- Education: Gambia High School
- Occupations: Television presenter and journalist

= Fatou Camara (journalist) =

Fatoumata "Fatu" Camara (also Fatou Camara) is a television presenter and journalist from the West African state of The Gambia.

== Early life and education ==
Camara was born in Banjul, the daughter of Modou Lamin Camara and Fatou Njie. She attended the Albion Primary School and then the Gambia High School.

== Career ==
After finishing high school, she worked for Radio 1 FM and part-time from 1996 for the National Youth Service Scheme (NYSS), simultaneously with her job at Citizen FM . She left The Gambia in 1996 and studied media and communication in Birmingham.

After returning to the Gambia, she worked as a reporter and news anchor for the Gambia Radio & Television Service (GRTS) until 2000 and again from 2002 to 2005. From 2000 to 2002 she was with her husband (later ex-husband) in the United States, she then worked from 2005 at the US Embassy in Banjul as an assistant protocol/military liaison officer, in which she worked out military training programs for members of the Gambian military in collaboration with the US Department of Defense. Camara ended her work at the US Embassy in 2008 to start her own public relations company. At the same time, she started Gambia's first TV talk show, The Fatu Show, which quickly became the most watched show in the country.

In 2011 and again in 2013 she served President Yahya Jammeh as a press officer (Director of Press & Communication, Office of the President). In 2011 she was released from work after three months. In 2013, she was arrested as a press officer and ultimately detained for 25 days without contact with the outside world in September.
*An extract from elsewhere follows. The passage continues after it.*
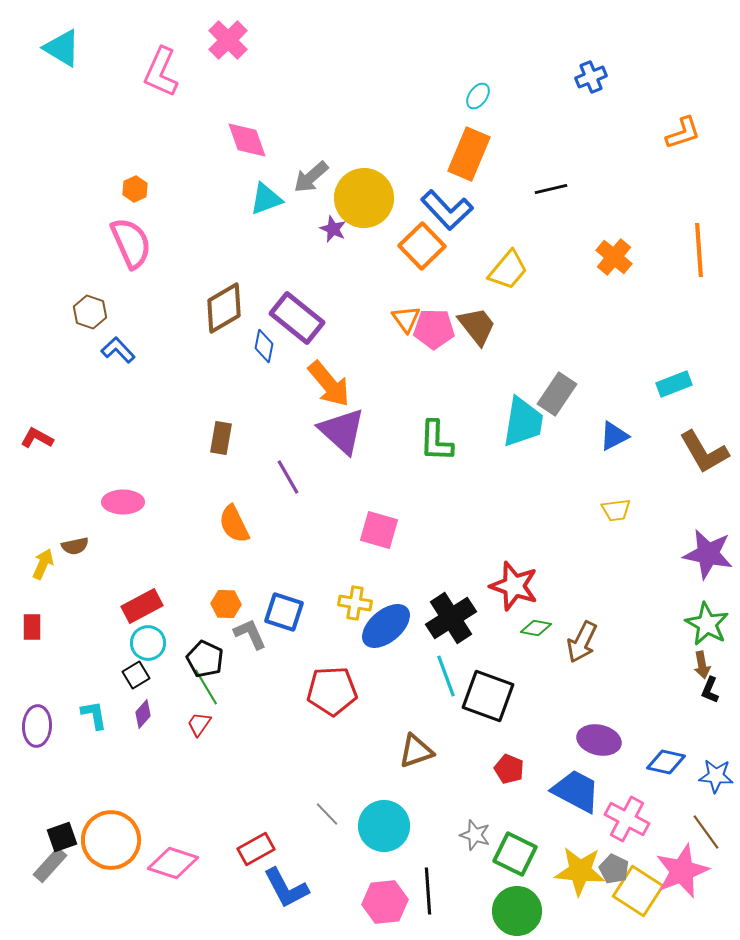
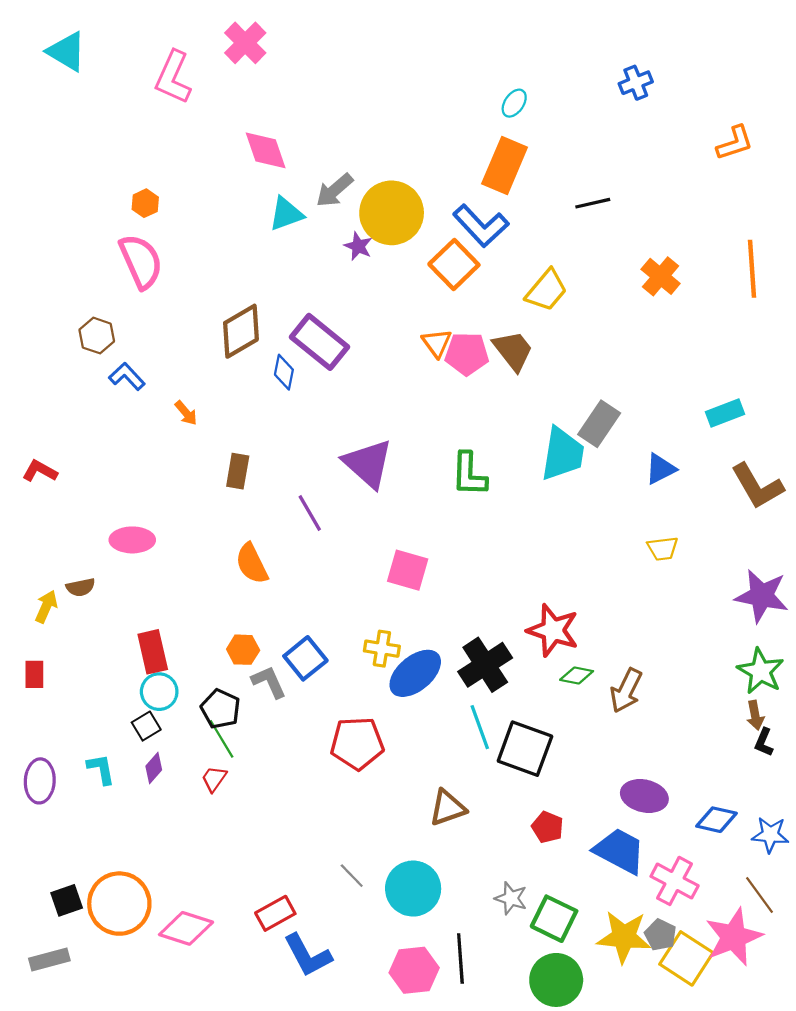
orange arrow: (329, 384) -> (186, 413), moved, size x0.5
red rectangle: (142, 606) -> (153, 652), turned -75
blue square: (284, 612) -> (305, 658), turned 33
gray rectangle: (50, 865) -> (49, 960), moved, turned 33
During her detention, she was asked to hand over passwords to her email and Facebook to officers of the National Intelligence Agency (NIA). According to the new internet laws, she could faced up to 15 years in prison for 'tarnishing the image' of the president. The allegations are linked to false information about Jammeh that was allegedly published in Freedom Newspaper, a website about the Gambia from the United States. After paying a bail, she lost her job, and there was executive instruction from the president to prohibit her further appearances on television. Camara fled abroad via Senegal. Since then she has been living in exile in Georgia in the United States.

In the diaspora, she runs a news website for The Gambia and is strongly networked via social media such as Facebook, Twitter, YouTube, Instagram and SoundCloud. Their Facebook page "The Fatu Network" is watched by more than 250,000 users (as of March 2017). In August 2014, she was assaulted by supporters of Jammeh in the United States.

Camara brought an action against the Gambian state before the Community Court of Justice of the West African Economic Community (ECOWAS) and received a million Dalasi reparations in February 2018. In May 2019 the Gambian government paid her US$25,000.